2 Wenn du den Herrn, deinen Gott, fürchtest, indem du auf alle seine Gesetze und Gebote,
  auf die ich dich verpflichte, dein ganzes Leben lang achtest,
  du, dein Sohn und dein Enkel, wirst du lange leben.
3 Deshalb sollst du hören, Israel, und sollst darauf achten, sie zu halten, damit es dir gut geht  
  und ihr so unermesslich zahlreich werdet, wie es der Herr, der Gott deiner Väter,
  dir zugesagt hat: ein Land, wo Milch und Honig fließen!
4 Höre, Israel! Der Herr, unser Gott, der Herr ist einzig.
5 Darum sollst du den Herrn, deinen Gott, lieben mit ganzem Herzen, mit ganzer Seele
  und mit ganzer Kraft.
6 Und diese Worte, auf die ich dich heute verpflichte, 
  sollen auf deinem Herzen geschrieben stehen.

Zweite Lesung   aus dem Hebräerbrief.                         Hebr 7, 23–28

    Schwestern und Brüder!
23 Im Ersten Bund folgten viele Priester aufeinander, weil der Tod sie hinderte zu bleiben;
24 Jesus aber hat, weil er in Ewigkeit bleibt, ein unvergängliches Priestertum.
25 Darum kann er auch die, die durch ihn vor Gott hintreten, für immer retten;
    denn er lebt allezeit, um für sie einzutreten.
26 Ein solcher Hohepriester ziemte sich in der Tat für uns: einer, der heilig ist,
    frei vom Bösen, makellos, abgesondert von den Sündern und erhöht über die Himmel;
27 einer, der es nicht Tag für Tag nötig hat, wie die Hohepriester
   zuerst für die eigenen Sünden Opfer darzubringen und dann für die des Volkes;
   denn das hat er ein für alle Mal getan, als er sich selbst dargebracht hat.
28 Das Gesetz nämlich macht Menschen zu Hohepriestern, die der Schwachheit unterworfen sind;
    das Wort des Eides aber, der später als das Gesetz kam, 
    setzt den Sohn ein, der auf ewig vollendet ist.

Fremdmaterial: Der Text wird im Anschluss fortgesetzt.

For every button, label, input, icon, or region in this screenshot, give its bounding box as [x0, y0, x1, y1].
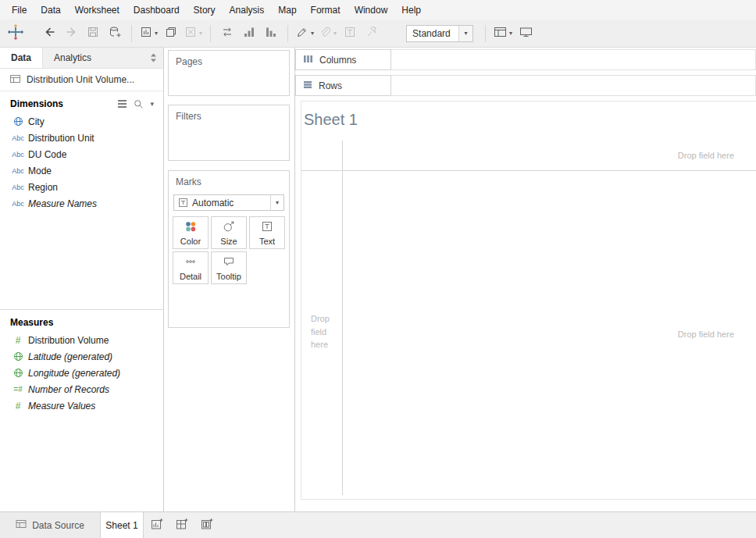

Aus dem heiligen Evangelium nach Markus.                               Mk 12, 28b–34

    In jener Zeit - und das ist Heute
28 ging ein Schriftgelehrter zu Jesus hin
    und fragte ihn: Welches Gebot ist das erste von allen?
29 Jesus antwortete:
    Das erste ist: Höre, Israel,
    der Herr, unser Gott, ist der einzige Herr.
30 Darum sollst du den Herrn, deinen Gott, lieben
    mit ganzem Herzen und ganzer Seele,
    mit deinem ganzen Denken und mit deiner ganzen Kraft.
31 Als zweites kommt hinzu:
    Du sollst deinen Nächsten lieben wie dich selbst.
    Kein anderes Gebot ist größer als diese beiden.
32 Da sagte der Schriftgelehrte zu ihm: Sehr gut, Meister!
    Ganz richtig hast du gesagt:
    Er allein ist der Herr und es gibt keinen anderen außer ihm
33 und ihn mit ganzem Herzen,
    ganzem Verstand und ganzer Kraft zu lieben
    und den Nächsten zu lieben wie sich selbst,
    ist weit mehr als alle Brandopfer und anderen Opfer.
34 Jesus sah, dass er mit Verständnis geantwortet hatte,
    und sagte zu ihm: Du bist nicht fern vom Reich Gottes.
    Und keiner wagte mehr, Jesus eine Frage zu stellen.

SONNTAGSGEDANKEN

Fällt Ihnen etwas auf, wenn Sie den ursprünglichen Text aus dem Buch Deuteronomium lesen …
Höre, Israel!
Der Herr, unser Gott, der Herr ist einzig.
Darum sollst du den Herrn, deinen Gott,
lieben mit ganzem Herzen,
mit ganzer Seele
und mit ganzer Kraft.

und jetzt die Wiederholung des Textes durch Jesus?

Höre, Israel,
der Herr, unser Gott, ist der einzige Herr.
Darum sollst du den Herrn, deinen Gott,
lieben mit ganzem Herzen
und ganzer Seele,
mit Deinem ganzen Denken
und mit Deiner ganzen Kraft.

Jesus hat eigenmächtig den ursprünglichen heiligen Text erweitert.
Er hat ihm hinzugefügt: „mit Deinem ganzen Denken“. 
Für mich ist das nicht nur einfach ein „Hinzufügen“, sondern ein wichtiges Plus christlicher Gottesbeziehung. Viel zu viele Christen glauben, ohne zu denken, ohne nachzudenken., ohn eigene Gedanken. Sie übernehmen unbedacht viele Gedanken anderer. Doch Jesus fügt bewusst hinzu: „Darum sollst du den Herrn, deinen Gott, lieben mit Deinem ganzen Denken. Wenn ich Gott mit den Gedanken vieler mich umgebender kirchlicher Autoritäten oder der allgemeinen Volksfrömmigkeit oder den Vorstellungen anderer aus meiner Kindheit und Jugend oder der oft nur theologiestudierten Herren denken müsste, dann müsste ich mit Gedanken von einem strafenden, bedingt liebenden, gesetzbeachtenden, obrigkeits-hörigen, männerbeherrschenden Gott erfüllt sein, von dem ich nie weiß, ob ich vor ihm bestehen kann oder nicht, obwohl ich sein Kind bin. Durch eigenes Denken, Suchen, Neubedenken, Umdenken, Schlussfolgern und Eigenentscheidung bin ich mit der Zeit durch Jesus ein neuer – zumindest ein anderer neuer Mensch geworden. Das war natürlich nicht immer leicht. 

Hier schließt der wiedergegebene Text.